Quanto aos médicos, eles estão vivendo seu pior pesadelo. Um médico do hospital España, em Chinandega, informou que a direção do hospital continua ignorando medidas de segurança e não oferece equipamentos de proteção médica. “Eles estão literalmente atirando todos nós num matadouro”, disse ele.

Os médicos temem um “genocídio viral” no país como resultado das ações do governo e pediram uma “quarentena nacional voluntária” imediata de quatro semanas. Mais de 500 médicos assinaram um documento insistindo para que Ortega e Murillo tomem as medidas adequadas antes que seja tarde demais. Mais uma vez, a vice-presidente reagiu dizendo que os médicos estavam “espalhando mentiras”, o que levanta a questão sobre por que estão enterrando corpos em segredo se haviam morrido de pneumonia. A Nicarágua, um país cuja fraca infraestrutura de saúde já estava mal equipada para lidar com um alto fluxo de pacientes, agora testemunha cadáveres do lado de fora dos hospitais.

Entrada do necrotério do Hospital alemão.

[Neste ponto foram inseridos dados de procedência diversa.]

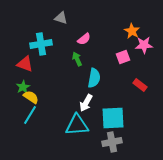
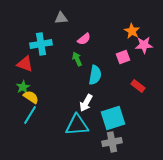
gray triangle: rotated 24 degrees counterclockwise
cyan semicircle: moved 1 px right, 3 px up
red rectangle: moved 2 px left, 1 px down
cyan square: rotated 15 degrees counterclockwise
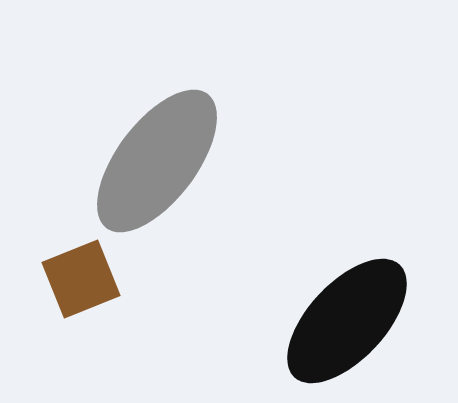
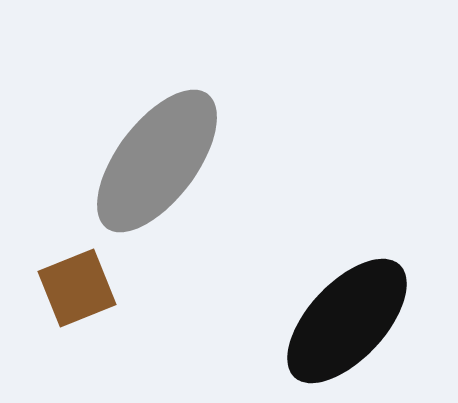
brown square: moved 4 px left, 9 px down
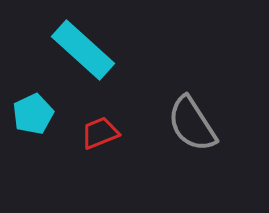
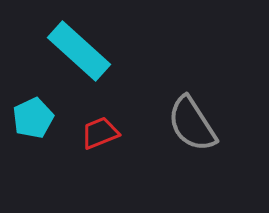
cyan rectangle: moved 4 px left, 1 px down
cyan pentagon: moved 4 px down
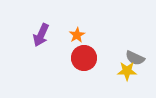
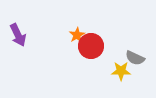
purple arrow: moved 23 px left; rotated 50 degrees counterclockwise
red circle: moved 7 px right, 12 px up
yellow star: moved 6 px left
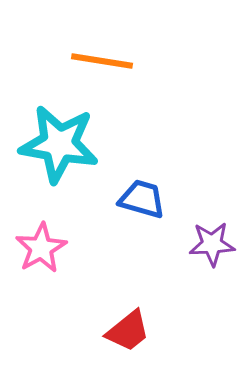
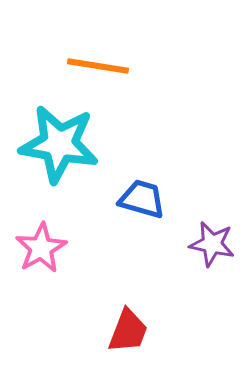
orange line: moved 4 px left, 5 px down
purple star: rotated 15 degrees clockwise
red trapezoid: rotated 30 degrees counterclockwise
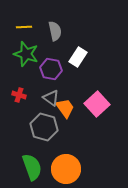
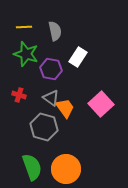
pink square: moved 4 px right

A situação só piora: a média de falecimentos diários é de 10. As autoridades separaram uma sala para pacientes com #Covid19, e outra que eles chamam de “Pré-Covid”. Agentes de saúde estão alarmados, mas o regime nega a gravidade.

A negligência de Ortega e Murillo em relação à pandemia não é novidade, considerando o padrão de violações de direitos humanos praticados pelo casal.

Hoje, assim como em 2018, os médicos estão em situação difícil. Eles podem se manifestar contra as ações do Ministério da Saúde e correrem o risco de serem demitidos e, por fim, obrigados a deixar o país em decorrência de perseguições; ou podem decidir ficar e trabalhar sem os equipamentos médicos recomendados, com o risco de contraírem Covid-19.

Os membros da oposição informam que eles também devem ter atendimento negado em hospitais públicos. Wendy Juarez, que já foi prisioneira política e hoje é membro da organização Construimos Nicaragua, descreveu assim a situação:

By going to public hospitals as an opposition member you run the risk of not getting tested, because the medical staff decide who gets tested and who doesn't.

Ir a hospitais públicos como membro da oposição é correr o risco de não poder fazer o teste, porque a equipe médica é quem decide quem faz e quem não faz.

Ela diz que para receber atendimento médico imediato teria que telefonar para uma unidade privada, como a Unidade Médica Nicaraguense .

Enquanto isso, os nicaraguenses fazem o que podem para cuidar de si mesmos e sobreviver em meio ao descontentamento crescente. Ninguém sabe como isso vai acabar, mas com enterros expressos acontecendo e nenhum sinal de que o governo dará ouvidos para a ciência, a Nicarágua pode ter perdido a batalha contra a pandemia  com sua realidade alternativa.